Essentially, using higher setpoints on deeper dives is a hazardous practice, especially when reasonably high work rates are involved and *particularly* where any factor results in less than acceptable WOB. In combination, high PPO2/high workrate/increased WOB is likely to result in either severe CO2 impairment or CNS oxygen toxicity. The increased WOB is the precipitator. But the hypothesis exists that increased setpoint with increased work rate and "acceptable" WOB (within established limits) will not in fact be sufficient to potentiate increased CO2/O2 toxicity risks. The increased WOB appears to be the KEY factor. Of course, if one runs the CNS clock beyond recommended limits, that's a different matter but my point here is that even with CNS within normal limits, any increase to WOB (or unacceptable WOB to begin with) will increase the risks of CNS toxicity.
Therefore the proposition exists that even at "normal" and "accepted" PPO2 setpoints and "normal" work rate, severe CO2 and/or CNS O2 toxicity can manifest themselves IF WOB is compromised. Testing this hypothesis would require undertaking further dives with conditions where WOB is not compromised but the same profile, increased PPO2 and increased work rate
conditions are present.
From rebreather world -
Here is a brief description of my accident from last July. The text is the same that I sent to DAN.
I was diving an Inspiration rebreather in Baltic Sea. The dive was trimix decompression dive with max depth of 74 meters. The dive went fine until the last minute of my 12 meters decompression stop. At the last minute of my 5minutes stop I noticed that something was going wrong. The symptom that I reacted to was contractions of my diaphgram muscle. At first I thought it was normal cold shivers, but it got stronger quite fast. Maybe the time frame from first small contraction to convulsion was about 30 60 seconds. I had enough time to close the mouthpiece and go off the rebreather loop. I had a EAN50 stage with me, but the valve was closed. I also got the valve opened and the regulator hose behind my neck. I lost consciousness the same time I was trying to put the reg in my mouth.

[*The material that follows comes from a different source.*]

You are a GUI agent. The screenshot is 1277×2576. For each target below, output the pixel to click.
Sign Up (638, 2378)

My dive partner was close to me all the time and he noticed immediately that something was wrong when I came off the rebreather loop. After I convulsed and lost consciousness he waited for the convulsion to stop and then started to bring me to surface. He insured that my airways were nicely open and monitored that gas came out from my lungs. He also kept the reg against my mouth to prevent water entering my lungs. He got me to the surface in about 6 minutes.

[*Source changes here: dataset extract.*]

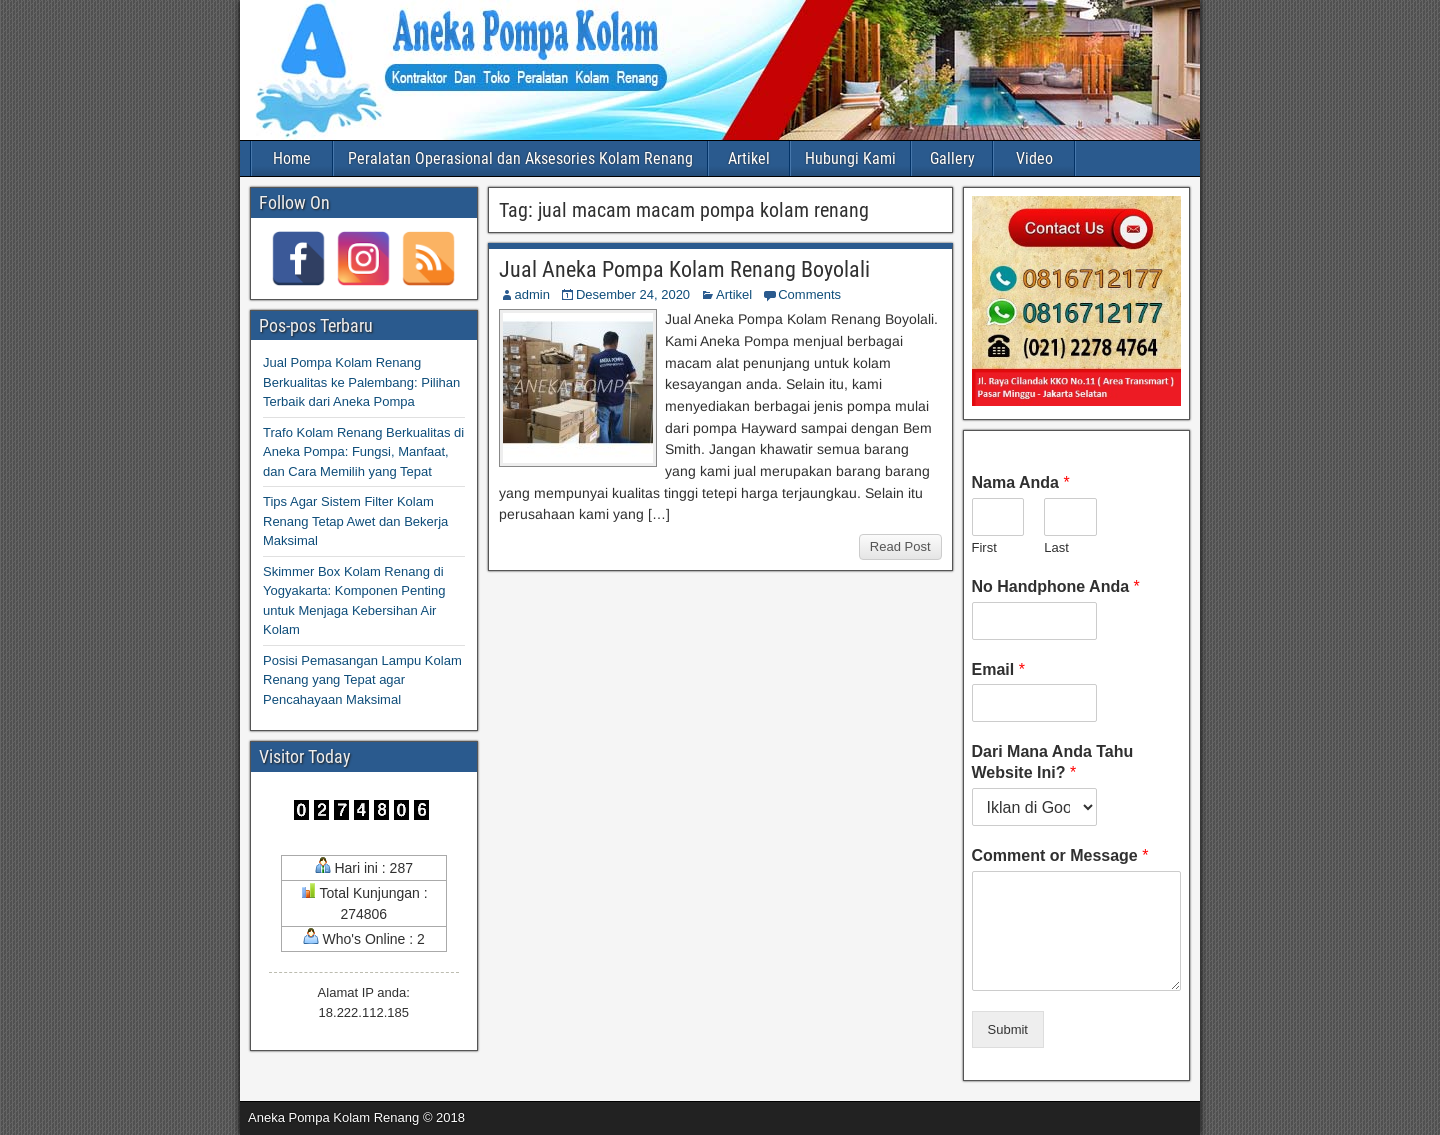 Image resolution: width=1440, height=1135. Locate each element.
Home (292, 158)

On the boat we had good organization and my gear was removed quicly and given mouth-to-mouth because I was not breathing. After two blows I started to breathe. After that I was unconsciouss for about ten minutes. Then I woke up and was feeling quite good considering what had happened. By the time I woke up the sea rescue helicopter was on its way. I brethed oxygen on the surface from a scuba regulator. I also took one pill of aspirin and little bit of water. My lungs were basically clean off water. I never had to cough at all.
I and my dive buddy were flown to Turku for further treatment. There was a doctor in the helicopter and I was given some fluids to the vain. In Turku my lungs were x-rayd and some other basic tests. I never felt any DCI symptoms but I was put in to the chamber for safety. The treatment lasted 6-7 hours and I almoust convulsed again 6-7 times in the chamber. I noticed the same symptom in the chamber as in the water and took the O2 mask off before the convulsion. I was not able to breathe O2 at any depth (18m, 9m, 6m) for longer than 10-15 minutes at a time.
I was released from the hospital on the night of 5th of July. The doctor ordered me not to dive for the following three weeks.
When the convulsion came my CNS% was below 50% according to the calculations used today. The Rebreather was tested before and after the dive and it was working perfectly. The day before I had done a dive which lead to near 100% CNS%. The surface interval between the two dives was over 28 hours.